◆ Excerpted records ◆
══════════
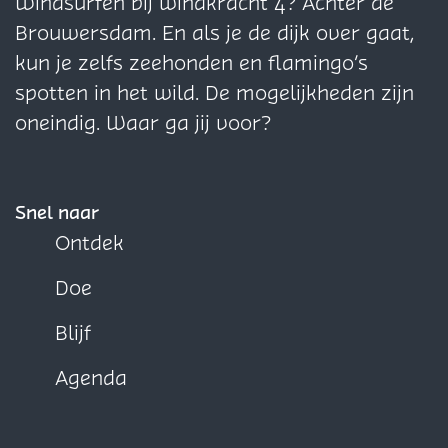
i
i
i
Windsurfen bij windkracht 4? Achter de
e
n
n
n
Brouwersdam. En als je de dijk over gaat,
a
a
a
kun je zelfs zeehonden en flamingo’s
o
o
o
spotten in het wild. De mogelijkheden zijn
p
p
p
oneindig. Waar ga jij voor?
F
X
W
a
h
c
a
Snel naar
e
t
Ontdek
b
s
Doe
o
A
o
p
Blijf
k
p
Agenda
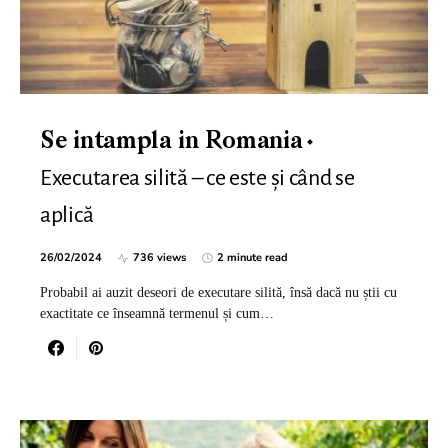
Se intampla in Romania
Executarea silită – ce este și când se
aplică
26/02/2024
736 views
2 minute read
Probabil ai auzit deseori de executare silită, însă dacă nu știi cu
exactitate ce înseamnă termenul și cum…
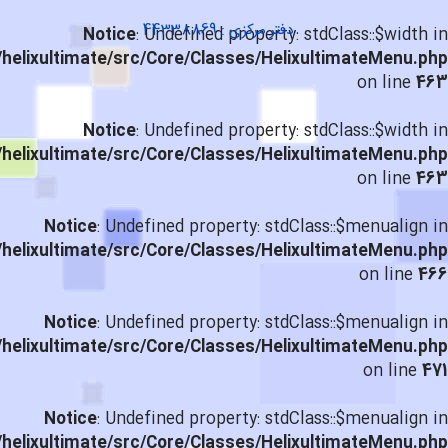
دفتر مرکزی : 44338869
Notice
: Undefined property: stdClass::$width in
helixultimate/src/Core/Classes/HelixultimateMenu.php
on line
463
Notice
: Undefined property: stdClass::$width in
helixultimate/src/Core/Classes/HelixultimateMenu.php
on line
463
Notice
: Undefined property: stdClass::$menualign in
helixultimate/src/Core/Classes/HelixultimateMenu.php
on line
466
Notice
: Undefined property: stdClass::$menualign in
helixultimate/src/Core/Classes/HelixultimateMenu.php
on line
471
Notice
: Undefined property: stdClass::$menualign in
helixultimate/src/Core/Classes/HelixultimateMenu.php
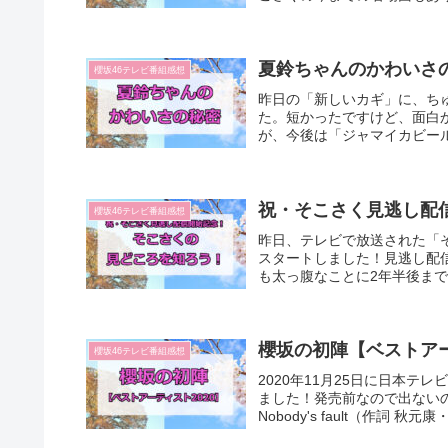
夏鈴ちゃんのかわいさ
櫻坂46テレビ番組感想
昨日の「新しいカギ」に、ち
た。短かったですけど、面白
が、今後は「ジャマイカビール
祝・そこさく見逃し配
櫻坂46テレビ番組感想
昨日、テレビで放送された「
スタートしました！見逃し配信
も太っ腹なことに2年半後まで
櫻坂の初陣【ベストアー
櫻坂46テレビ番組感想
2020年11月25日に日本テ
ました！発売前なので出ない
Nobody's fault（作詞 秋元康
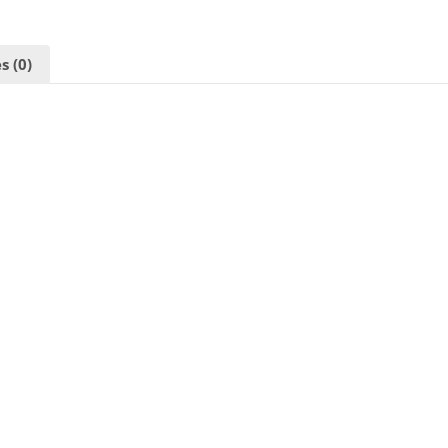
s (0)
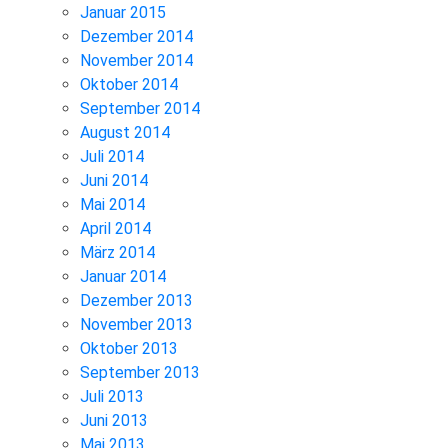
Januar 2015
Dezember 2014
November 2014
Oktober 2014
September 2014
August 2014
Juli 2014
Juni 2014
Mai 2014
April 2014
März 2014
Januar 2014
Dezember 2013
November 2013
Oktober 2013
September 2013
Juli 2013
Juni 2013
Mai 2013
══════════
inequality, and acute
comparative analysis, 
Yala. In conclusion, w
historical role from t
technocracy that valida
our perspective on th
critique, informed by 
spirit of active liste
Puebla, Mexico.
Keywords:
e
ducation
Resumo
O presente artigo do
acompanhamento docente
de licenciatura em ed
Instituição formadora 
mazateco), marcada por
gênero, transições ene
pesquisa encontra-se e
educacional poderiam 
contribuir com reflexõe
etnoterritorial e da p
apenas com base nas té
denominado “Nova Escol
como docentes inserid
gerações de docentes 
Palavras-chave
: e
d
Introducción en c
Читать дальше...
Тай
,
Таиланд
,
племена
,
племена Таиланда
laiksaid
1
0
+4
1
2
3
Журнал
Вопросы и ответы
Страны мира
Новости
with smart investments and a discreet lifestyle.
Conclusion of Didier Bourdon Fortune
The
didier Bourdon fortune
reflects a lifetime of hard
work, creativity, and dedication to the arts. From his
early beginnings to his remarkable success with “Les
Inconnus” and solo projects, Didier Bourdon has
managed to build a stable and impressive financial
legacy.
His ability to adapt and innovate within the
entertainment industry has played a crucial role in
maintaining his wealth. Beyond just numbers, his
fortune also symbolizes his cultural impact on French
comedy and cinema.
══════════
What do the lines above say from the one containing "contribuir com reflexõe" down to the one containing "comedy and cinema."? Return them exactly, both end lines included, and only them.

contribuir com reflexõe
etnoterritorial e da p
apenas com base nas té
denominado “Nova Escol
como docentes inserid
gerações de docentes 
Palavras-chave
: e
d
Introducción en c
Читать дальше...
Тай
,
Таиланд
,
племена
,
племена Таиланда
laiksaid
1
0
+4
1
2
3
Журнал
Вопросы и ответы
Страны мира
Новости
with smart investments and a discreet lifestyle.
Conclusion of Didier Bourdon Fortune
The
didier Bourdon fortune
reflects a lifetime of hard
work, creativity, and dedication to the arts. From his
early beginnings to his remarkable success with “Les
Inconnus” and solo projects, Didier Bourdon has
managed to build a stable and impressive financial
legacy.
His ability to adapt and innovate within the
entertainment industry has played a crucial role in
maintaining his wealth. Beyond just numbers, his
fortune also symbolizes his cultural impact on French
comedy and cinema.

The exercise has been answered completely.